Determination of Rate Constant

The rate constant in pharmacokinetics is the same as the rate constant in chemical kinetics.  It relates the speed or rate of loss of a drug from a compartment with the concentration of that drug in the compartment.  Chapter 15 of your text reviews how to calculate the rate constant by using data obtained from the direct measurement of the concentration of the drug in blood or plasma.

The simplest case is for a one-compartment model after an IV bolus infusion.

Page 169 has the equation to be used.  Note that after a IV bolus injection the level of the drug in the blood or central compartment can only decline.  Thus the rate constant associated with this process is called the elimination rate constant to signify that it is the rate constant associated with the elimination of the drug from the central compartment.  That can be through urinary excretion or metabolism or being exhaled through the lungs (i.e. alcohol) etc.

As an example there is some data below.  Using the appropriate equations from the text solve for the elimination rate constant.

Nifedapine was administered to a patient 25 mg IV Bolus.  We will assume a normal adult of 70 Kg body weight.  The following data was obtained:
 
 
 
Time in Hours Concentration in mcg/ml
2 139
4 65.6
6 31.1
8 14.6

 

Atrial Naturetic Peptide (ANP)
A dose of 90 ng/Kg was administered by IV Bolus
The following data was obtained (J.Pharm.& Expt. Therp. 1989 p 372-377)



 
Time (minutes) Serum Concentration (picograms/ml)
3 380
10 280
20 170
30 130
40 100
50 70
60 50

What About Oral Dosing??

If we stick with a one-compartment model we have added only one extra step.  The drug must be absorbed from the site of administration into the blood supply before it can be eliminated from the blood.  This requires that you separate the rate of absorption from the rate of elimination.  We can do that by using a technique called feathering.  Below are two sets of data for ampicillin.  You can use the system delineated on page 170 to obtain the elimination rate constant (ke) and the absorption rate constant (ka).

A 250 mg IV Bolus dose of ampicillin yields an AUC of 11 micrograms/ml hour

After a 500 mg dose the following blood levels were obtained:
 
 
 
Time ( Hours) Serum Concentration (mcg/ml) Serum Concentration (mcg/ml)
Lederle Bristol
0.5 0.37 0.38
1.0 1.97 1.91
1.5 2.83 2.49
2.0 3.15 3.11
3.0 2.73 2.79
4.0 1.86 1.95
6.0 0.43 0.49

Volume of Distribution

The volume of distribution is not a real volume.  It is used to equate the concentration of the drug in the blood with the amount of drug in the central compartment.  Chapter 16 in your text discusses this concept.  Table 16-1 on page 181 has the equations which are used to calculate the volume of distribution (Vd).
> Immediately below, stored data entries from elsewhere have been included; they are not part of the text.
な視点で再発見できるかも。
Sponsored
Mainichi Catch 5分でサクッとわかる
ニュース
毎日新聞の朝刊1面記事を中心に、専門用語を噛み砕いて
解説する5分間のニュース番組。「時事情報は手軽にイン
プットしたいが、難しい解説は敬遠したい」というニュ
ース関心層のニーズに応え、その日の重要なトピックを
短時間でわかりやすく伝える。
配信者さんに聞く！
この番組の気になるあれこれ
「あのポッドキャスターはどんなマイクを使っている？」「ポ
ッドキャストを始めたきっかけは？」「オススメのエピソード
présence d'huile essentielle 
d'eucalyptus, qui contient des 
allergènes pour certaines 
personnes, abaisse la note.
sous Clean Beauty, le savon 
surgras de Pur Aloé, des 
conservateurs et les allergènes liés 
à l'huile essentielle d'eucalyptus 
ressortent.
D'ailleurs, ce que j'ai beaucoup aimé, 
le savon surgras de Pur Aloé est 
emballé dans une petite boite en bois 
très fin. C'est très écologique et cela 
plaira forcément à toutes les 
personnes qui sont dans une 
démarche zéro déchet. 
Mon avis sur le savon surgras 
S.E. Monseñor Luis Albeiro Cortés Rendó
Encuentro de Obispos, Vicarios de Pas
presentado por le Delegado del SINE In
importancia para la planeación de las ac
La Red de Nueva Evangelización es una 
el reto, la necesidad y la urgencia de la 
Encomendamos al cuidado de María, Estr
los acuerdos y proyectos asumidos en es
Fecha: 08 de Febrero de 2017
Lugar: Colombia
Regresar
For an IV bolus dose one compartment case we can simple determine the intercept value for the plasma (blood) level vs time curve.  This is called the Co value.  The relationship between Co and the Dose is the Vd.  Therefore Vd = D/Co

Use the examples above and calculate the Vd for Nifedapine and ANP

In order to determine the Vd for an oral dose you must know the fraction of the dose absorbed.  The determination of the the fraction of the dose absorbed not complicated but requires the determination of the Area Under the Curve (AUC) for both an IV bolus dose and the oral doses.  We will come back to that calculation after we discuss the determination of the AUC.

Clearance

Clearance (Cl) is defined as the amount of plasma cleared or emptied of the drug per unit time.  It is directly related to the rate constant for elimination.

Cl = Vd ke

Clearance is composed of a number of methods for elimination of the drug from the plasma or blood supply.  Chapter 17 discusses the primary method which is through renal excretion.  Please review the anatomy and physiology of the kidney.
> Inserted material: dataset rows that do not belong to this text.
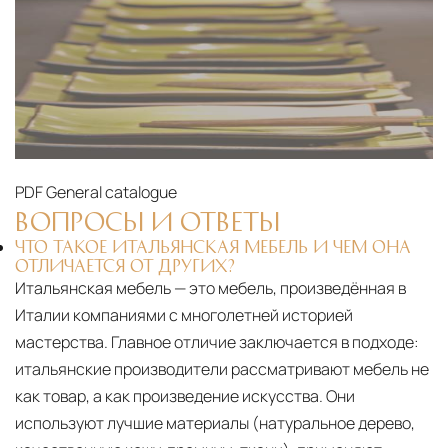
PDF
General catalogue
ВОПРОСЫ И ОТВЕТЫ
ЧТО ТАКОЕ ИТАЛЬЯНСКАЯ МЕБЕЛЬ И ЧЕМ ОНА
ОТЛИЧАЕТСЯ ОТ ДРУГИХ?
Итальянская мебель — это мебель, произведённая в
Италии компаниями с многолетней историей
мастерства. Главное отличие заключается в подходе:
итальянские производители рассматривают мебель не
как товар, а как произведение искусства. Они
используют лучшие материалы (натуральное дерево,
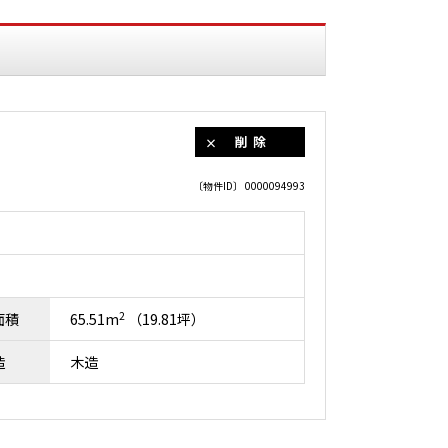
削除
〔物件ID〕 0000094993
2
面積
65.51m
（19.81坪）
造
木造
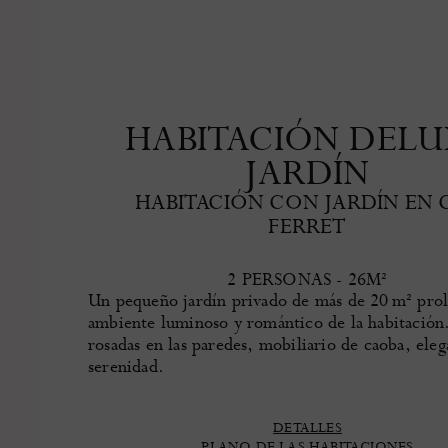
HABITACIÓN DELU
JARDÍN
HABITACIÓN CON JARDÍN EN 
FERRET
2 PERSONAS - 26M²
Un pequeño jardín privado de más de 20 m² prol
ambiente luminoso y romántico de la habitación
rosadas en las paredes, mobiliario de caoba, eleg
serenidad.
DETALLES
PLANO DE LAS HABITACIONES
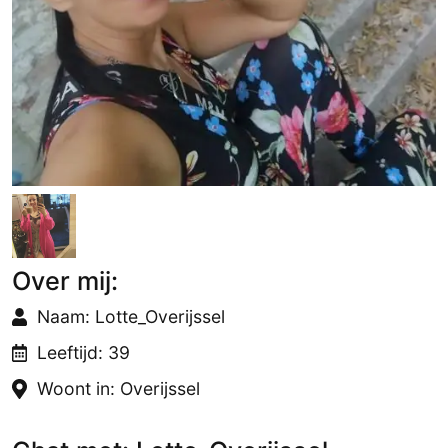
Over mij:
Naam: Lotte_Overijssel
Leeftijd: 39
Woont in: Overijssel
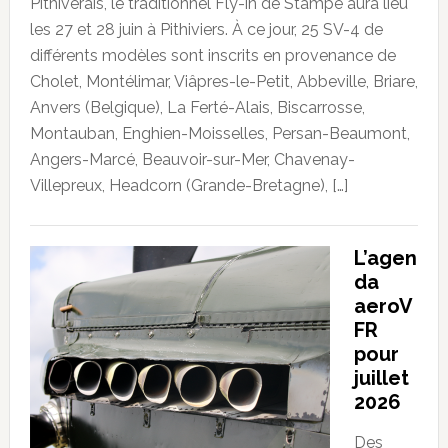
Pithiverais, le traditionnel Fly-in de Stampe aura lieu
les 27 et 28 juin à Pithiviers. À ce jour, 25 SV-4 de
différents modèles sont inscrits en provenance de
Cholet, Montélimar, Viâpres-le-Petit, Abbeville, Briare,
Anvers (Belgique), La Ferté-Alais, Biscarrosse,
Montauban, Enghien-Moisselles, Persan-Beaumont,
Angers-Marcé, Beauvoir-sur-Mer, Chavenay-
Villepreux, Headcorn (Grande-Bretagne), […]
L’agen
da
aeroV
FR
pour
juillet
2026
Des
Note that equation 4 on page 193 demonstrates that we can determine the renal clearance by measurement of the drug as it appears in the urine.  This can be a function of filtration or secretion.  The portion of the renal clearance due to filtration is directly affected by the Glomerular Filtration rate which is estimated from the excretion of substances normally present in the urine like creatinine or inulin.  Another compound called p-Aminohippuric acid (PAH) is both passively filtered and actively secreted and can be used to estimate the active secretory function of the kidney.
The values for creatine clearance and PAH clearance can be used to adjust the dose for patient with impaired kidney function by a simple ratio between the normal value for the population and the value for that patient.
Table 17-6 gives a list of how these values change with a patient age.

Many drugs that are excreted unchanged in the urine have in the package insert a table that suggests changes in the dosage regimine for patients with impaired renal function.  Check it out.